Department of Mechanical Science and Engineering, University of Illinois at Urbana-Champaign, Urbana, Illinois 61801, USA.
Beckman Institute for Advanced Science and Technology, University of Illinois at Urbana-Champaign, Urbana, Illinois 61801, USA.
J Chem Phys. 2018 Jun 7;148(21):214105. doi: 10.1063/1.5020321.
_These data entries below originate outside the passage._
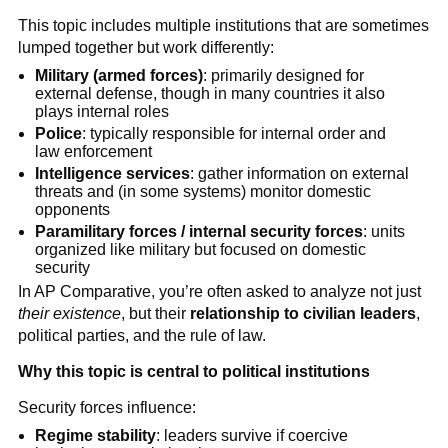
This topic includes multiple institutions that are sometimes
lumped together but work differently:
Military (armed forces)
: primarily designed for
external defense, though in many countries it also
plays internal roles
Police
: typically responsible for internal order and
law enforcement
Intelligence services
: gather information on external
threats and (in some systems) monitor domestic
opponents
Paramilitary forces / internal security forces
: units
organized like military but focused on domestic
security
In AP Comparative, you’re often asked to analyze not just
their existence
, but their
relationship to civilian leaders
,
political parties, and the rule of law.
Why this topic is central to political institutions
Security forces influence:
Regime stability
: leaders survive if coercive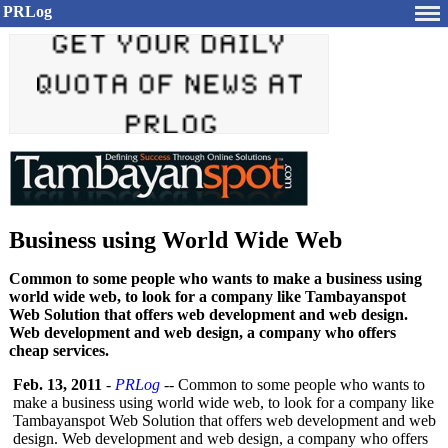
PRLog
Business using World Wide Web
Common to some people who wants to make a business using
world wide web, to look for a company like Tambayanspot
Web Solution that offers web development and web design.
Web development and web design, a company who offers
cheap services.
Feb. 13, 2011
-
PRLog
-- Common to some people who wants to
make a business using world wide web, to look for a company like
Tambayanspot Web Solution that offers web development and web
design. Web development and web design, a company who offers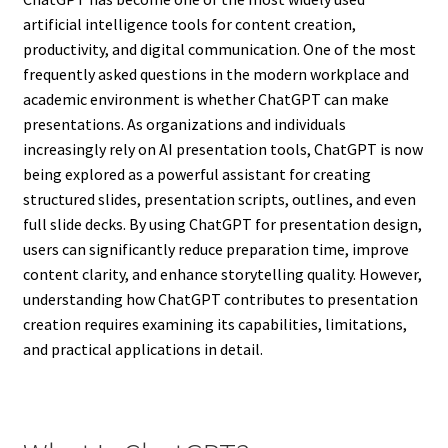
artificial intelligence tools for content creation,
productivity, and digital communication. One of the most
frequently asked questions in the modern workplace and
academic environment is whether ChatGPT can make
presentations. As organizations and individuals
increasingly rely on AI presentation tools, ChatGPT is now
being explored as a powerful assistant for creating
structured slides, presentation scripts, outlines, and even
full slide decks. By using ChatGPT for presentation design,
users can significantly reduce preparation time, improve
content clarity, and enhance storytelling quality. However,
understanding how ChatGPT contributes to presentation
creation requires examining its capabilities, limitations,
and practical applications in detail.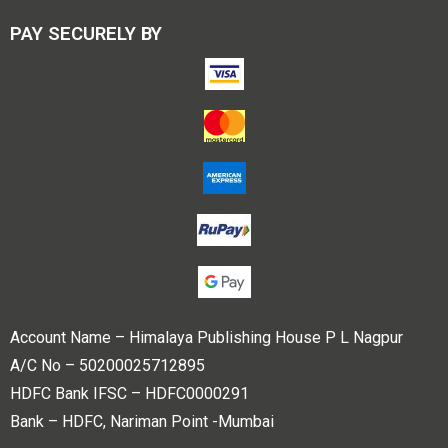
PAY SECURELY BY
Account Name – Himalaya Publishing House P L Nagpur
A/C No – 50200025712895
HDFC Bank IFSC – HDFC0000291
Bank – HDFC, Nariman Point -Mumbai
Coarse-grained (CG) molecular dynamics (MD) simulations have become popular for investigating systems on multiple length and time scales ranging from atomistic to mesoscales. In CGMD, several atoms are mapped onto a single CG bead and the effective interactions between CG beads are determined. Iterative coarse-graining methods, such as iterative Boltzmann inversion (IBI), are computationally expensive and can have convergence issues. In this paper, we present a direct and computationally efficient theoretical procedure for coarse-graining based on the Ornstein-Zernike (OZ) and hypernetted chain (HNC) integral equation theory. We demonstrate the OZ-HNC-based CG method by coarse-graining a bulk water system, a water-methanol mixture system, and an electrolyte system. We show that the accuracy of the CG potentials obtained from the OZ-HNC-based coarse-graining is comparable to iterative systematic coarse-graining methods. Furthermore, we show that the CG potentials from OZ-HNC can be used to reduce the number of iterations and hence the computational cost of the iterative systematic coarse-graining approaches, like IBI and relative entropy minimization.
粗粒化(CG)分子动力学(MD)模拟已成为研究多尺度系统(从原子尺度到介观尺度)的流行方法。在 CGMD 中,将几个原子映射到单个 CG 珠上,并确定 CG 珠之间的有效相互作用。迭代粗粒化方法,如迭代 Boltzmann 反演(IBI),计算成本高,并且可能存在收敛问题。在本文中,我们提出了一种基于奥恩斯坦-泽尔尼克(OZ)和超网链(HNC)积分方程理论的直接且计算效率高的粗粒化理论方法。我们通过粗粒化一个体相水系统、一个水-甲醇混合物系统和一个电解质系统来演示 OZ-HNC 基 CG 方法。我们表明,从 OZ-HNC 基粗粒化获得的 CG 势的准确性可与迭代系统粗粒化方法(如 IBI 和相对熵最小化)相媲美。此外,我们表明,OZ-HNC 的 CG 势可用于减少迭代次数,从而降低迭代系统粗粒化方法(如 IBI 和相对熵最小化)的计算成本。